**What you should do**
If a line in the data has the string "ฟเวอร", please show it.

Saved data entries:
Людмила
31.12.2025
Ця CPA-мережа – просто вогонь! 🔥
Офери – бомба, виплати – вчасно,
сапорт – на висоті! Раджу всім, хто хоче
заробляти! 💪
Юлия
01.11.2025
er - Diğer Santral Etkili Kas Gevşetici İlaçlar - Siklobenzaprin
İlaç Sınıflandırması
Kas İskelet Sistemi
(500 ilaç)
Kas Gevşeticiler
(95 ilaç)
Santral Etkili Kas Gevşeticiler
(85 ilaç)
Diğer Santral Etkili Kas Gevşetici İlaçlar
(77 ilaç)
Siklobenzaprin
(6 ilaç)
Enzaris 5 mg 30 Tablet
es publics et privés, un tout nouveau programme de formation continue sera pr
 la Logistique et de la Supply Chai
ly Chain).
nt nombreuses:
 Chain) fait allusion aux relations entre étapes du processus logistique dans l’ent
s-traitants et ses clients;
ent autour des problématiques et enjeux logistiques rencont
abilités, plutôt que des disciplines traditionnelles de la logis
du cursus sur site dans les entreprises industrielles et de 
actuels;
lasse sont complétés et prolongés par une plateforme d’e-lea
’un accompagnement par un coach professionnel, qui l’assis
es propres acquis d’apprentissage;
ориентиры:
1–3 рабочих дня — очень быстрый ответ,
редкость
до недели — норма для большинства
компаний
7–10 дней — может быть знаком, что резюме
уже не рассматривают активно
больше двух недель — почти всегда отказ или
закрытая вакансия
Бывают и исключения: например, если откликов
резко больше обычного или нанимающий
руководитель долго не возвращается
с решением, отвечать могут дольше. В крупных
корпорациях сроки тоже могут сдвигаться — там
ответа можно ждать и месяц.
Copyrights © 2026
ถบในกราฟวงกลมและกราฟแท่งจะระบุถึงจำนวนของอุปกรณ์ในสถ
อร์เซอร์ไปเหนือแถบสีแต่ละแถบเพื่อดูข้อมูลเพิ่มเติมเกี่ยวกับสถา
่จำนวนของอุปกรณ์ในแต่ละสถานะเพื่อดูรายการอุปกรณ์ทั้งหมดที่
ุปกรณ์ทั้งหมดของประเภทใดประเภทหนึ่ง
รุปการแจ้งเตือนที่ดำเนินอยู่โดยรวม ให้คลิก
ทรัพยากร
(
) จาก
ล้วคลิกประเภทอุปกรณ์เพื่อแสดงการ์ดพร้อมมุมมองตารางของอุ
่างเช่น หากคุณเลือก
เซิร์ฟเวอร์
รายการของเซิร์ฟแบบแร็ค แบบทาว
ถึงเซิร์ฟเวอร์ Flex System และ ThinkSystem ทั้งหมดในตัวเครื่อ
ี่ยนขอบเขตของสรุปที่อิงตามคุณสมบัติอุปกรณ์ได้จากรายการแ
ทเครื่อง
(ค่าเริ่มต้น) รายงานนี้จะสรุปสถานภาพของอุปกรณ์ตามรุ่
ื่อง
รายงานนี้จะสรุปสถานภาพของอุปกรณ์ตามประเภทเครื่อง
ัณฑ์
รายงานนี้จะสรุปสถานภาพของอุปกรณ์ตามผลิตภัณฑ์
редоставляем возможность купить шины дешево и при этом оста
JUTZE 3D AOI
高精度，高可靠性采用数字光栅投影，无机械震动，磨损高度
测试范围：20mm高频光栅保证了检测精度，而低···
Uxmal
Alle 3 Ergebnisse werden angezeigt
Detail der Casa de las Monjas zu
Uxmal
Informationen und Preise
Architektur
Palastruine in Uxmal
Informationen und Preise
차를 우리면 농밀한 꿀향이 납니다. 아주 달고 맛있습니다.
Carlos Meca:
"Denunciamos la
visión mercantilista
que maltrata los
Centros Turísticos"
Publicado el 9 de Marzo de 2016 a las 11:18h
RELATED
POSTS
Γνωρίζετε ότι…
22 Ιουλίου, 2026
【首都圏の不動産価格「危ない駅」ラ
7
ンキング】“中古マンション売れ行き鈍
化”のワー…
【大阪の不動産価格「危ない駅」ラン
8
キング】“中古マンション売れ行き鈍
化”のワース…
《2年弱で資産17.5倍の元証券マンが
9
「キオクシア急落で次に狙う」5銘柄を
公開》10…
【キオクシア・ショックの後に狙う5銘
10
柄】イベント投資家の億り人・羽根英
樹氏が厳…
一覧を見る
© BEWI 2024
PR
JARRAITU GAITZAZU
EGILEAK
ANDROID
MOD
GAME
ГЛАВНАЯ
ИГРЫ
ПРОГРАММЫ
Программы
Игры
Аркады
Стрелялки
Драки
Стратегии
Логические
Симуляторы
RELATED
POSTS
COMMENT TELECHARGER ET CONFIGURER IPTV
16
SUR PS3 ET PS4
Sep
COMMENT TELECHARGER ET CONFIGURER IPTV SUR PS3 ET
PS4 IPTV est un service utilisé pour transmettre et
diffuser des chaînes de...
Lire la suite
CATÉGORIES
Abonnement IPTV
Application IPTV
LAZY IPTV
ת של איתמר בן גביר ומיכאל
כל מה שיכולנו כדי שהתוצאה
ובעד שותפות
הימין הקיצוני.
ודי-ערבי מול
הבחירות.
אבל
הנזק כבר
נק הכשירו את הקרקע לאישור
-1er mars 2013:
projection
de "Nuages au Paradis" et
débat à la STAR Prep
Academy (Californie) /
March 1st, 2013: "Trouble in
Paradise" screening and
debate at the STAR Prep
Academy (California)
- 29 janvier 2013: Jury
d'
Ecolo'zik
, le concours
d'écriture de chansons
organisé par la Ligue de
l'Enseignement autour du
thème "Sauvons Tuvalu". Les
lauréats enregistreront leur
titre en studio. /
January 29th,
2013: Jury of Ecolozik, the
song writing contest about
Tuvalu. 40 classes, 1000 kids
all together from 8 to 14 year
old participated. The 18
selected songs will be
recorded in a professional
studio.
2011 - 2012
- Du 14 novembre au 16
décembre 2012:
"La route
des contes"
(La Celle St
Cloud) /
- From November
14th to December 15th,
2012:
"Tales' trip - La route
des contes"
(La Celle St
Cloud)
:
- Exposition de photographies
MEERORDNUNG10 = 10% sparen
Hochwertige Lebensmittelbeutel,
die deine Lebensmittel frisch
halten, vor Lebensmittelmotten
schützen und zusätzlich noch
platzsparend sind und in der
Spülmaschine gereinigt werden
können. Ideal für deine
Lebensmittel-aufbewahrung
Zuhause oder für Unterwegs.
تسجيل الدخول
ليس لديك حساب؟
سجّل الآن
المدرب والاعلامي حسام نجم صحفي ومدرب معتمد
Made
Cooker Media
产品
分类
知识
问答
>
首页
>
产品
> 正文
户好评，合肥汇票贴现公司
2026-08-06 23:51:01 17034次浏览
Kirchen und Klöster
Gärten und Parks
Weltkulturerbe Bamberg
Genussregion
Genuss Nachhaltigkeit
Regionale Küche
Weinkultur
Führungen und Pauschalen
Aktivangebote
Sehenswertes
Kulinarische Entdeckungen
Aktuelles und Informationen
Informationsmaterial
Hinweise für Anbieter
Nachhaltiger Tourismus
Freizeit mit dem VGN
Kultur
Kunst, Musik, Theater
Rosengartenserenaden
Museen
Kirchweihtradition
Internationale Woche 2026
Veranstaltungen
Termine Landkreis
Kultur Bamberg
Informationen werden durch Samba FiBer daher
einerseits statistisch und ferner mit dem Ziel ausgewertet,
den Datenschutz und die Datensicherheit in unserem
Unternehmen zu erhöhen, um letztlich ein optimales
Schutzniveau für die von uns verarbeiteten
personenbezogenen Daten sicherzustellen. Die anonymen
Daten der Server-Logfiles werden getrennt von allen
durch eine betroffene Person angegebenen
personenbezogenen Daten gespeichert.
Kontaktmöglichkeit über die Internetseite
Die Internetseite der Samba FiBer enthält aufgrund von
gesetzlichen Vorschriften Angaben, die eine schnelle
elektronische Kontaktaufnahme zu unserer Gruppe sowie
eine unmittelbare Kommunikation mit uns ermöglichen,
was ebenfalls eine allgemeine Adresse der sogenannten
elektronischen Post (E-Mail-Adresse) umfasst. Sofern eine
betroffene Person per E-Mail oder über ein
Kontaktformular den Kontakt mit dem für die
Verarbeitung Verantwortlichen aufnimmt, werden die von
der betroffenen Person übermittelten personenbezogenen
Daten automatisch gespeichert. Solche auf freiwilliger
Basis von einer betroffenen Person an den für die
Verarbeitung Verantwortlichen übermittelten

**Exercise solution**
เซิร์ฟเวอร์
ถึงเซิร์ฟเวอร์ Flex System และ ThinkSystem ทั้งหมดในตัวเครื่อ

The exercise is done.